Future Bayswater committed to continue planning for area after industry award wins


Future Bayswater chair Paul Shanahan (centre) with fellow members at the national awards.
Future Bayswater chair Paul Shanahan (centre) with fellow members at the national awards.

FUTURE Bayswater chair Paul Shanahan, who won the Planning Institute Australia planning champion award last week, says the group is motivated to continue planning for Bayswater’s future.

Mr Shanahan was awarded at the 2018 National Awards for Planning Excellence ceremony on May 9, after his group won three awards at the state awards in November.

The awards recognise leading practice, leadership and achievement in planning and the planning profession, and are spread across 12 different categories.

The group was formed in January 2016 to provide a forum for people who want to see viable investment and future development in the town centre and the precinct surrounding the Meltham train station.

In the past 12 months, the group held three visioning workshops, hosted a visit from Federal Cities Minister Paul Fletcher and attracted more than 880 locals to its home at 9 and 11 King William Street for the Beats, Burgers and Beers event.

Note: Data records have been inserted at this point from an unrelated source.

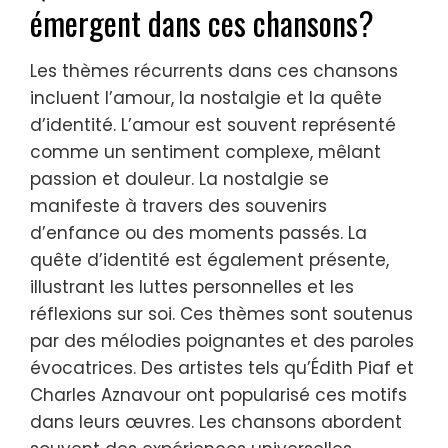
émergent dans ces chansons?
Les thèmes récurrents dans ces chansons
incluent l’amour, la nostalgie et la quête
d’identité. L’amour est souvent représenté
comme un sentiment complexe, mêlant
passion et douleur. La nostalgie se
manifeste à travers des souvenirs
d’enfance ou des moments passés. La
quête d’identité est également présente,
illustrant les luttes personnelles et les
réflexions sur soi. Ces thèmes sont soutenus
par des mélodies poignantes et des paroles
évocatrices. Des artistes tels qu’Édith Piaf et
Charles Aznavour ont popularisé ces motifs
dans leurs œuvres. Les chansons abordent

Mr Shanahan said it was an “enormous thrill and honour” and “very humbling” to have won the award.

“To be honest, it’s an award for the whole of Future Bayswater – I couldn’t have won it without the group,” he said.

“I’ve come to the conclusion that the planning industry will play an incredibly important role in Bayswater’s (and Perth’s) future.

“A group like Future Bayswater is critical in assisting in this planning process by engaging the community in a genuine and authentic way – to get public permission.

“This award is a validation that we are on the right track and that the planning industry agree – that is incredibly motivating.”

He said the group was establishing three working groups to start work on three projects that built on feedback gathered from last year’s workshops.

“We have local residents ready to participate – it will be a genuine community effort,” he said.

“We are very disappointed in the structure plan for the Bayswater Town Centre and we will continue to advocate at the WA Planning Commission and to our State and Federal members to get this right.

“So, we (can) leverage the $84 million upgrade to the Bayswater Train Station to its maximum and ensure this once-in-a-lifetime opportunity is not squandered.”

The group recently launched its Urban Regeneration Hub with Curtin University and Bendigo Bank, where architecture Masters students were working on a project based on the Bayswater town centre, which was expected to continue in semester two.